> _Directions_
Leaving nothing out, set down all the data exactly.

> _Records provided_
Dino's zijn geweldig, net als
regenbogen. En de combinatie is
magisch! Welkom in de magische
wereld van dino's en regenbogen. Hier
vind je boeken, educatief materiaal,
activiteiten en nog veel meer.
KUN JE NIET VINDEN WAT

> _Worked solution_
Dino's zijn geweldig, net als
regenbogen. En de combinatie is
magisch! Welkom in de magische
wereld van dino's en regenbogen. Hier
vind je boeken, educatief materiaal,
activiteiten en nog veel meer.
KUN JE NIET VINDEN WAT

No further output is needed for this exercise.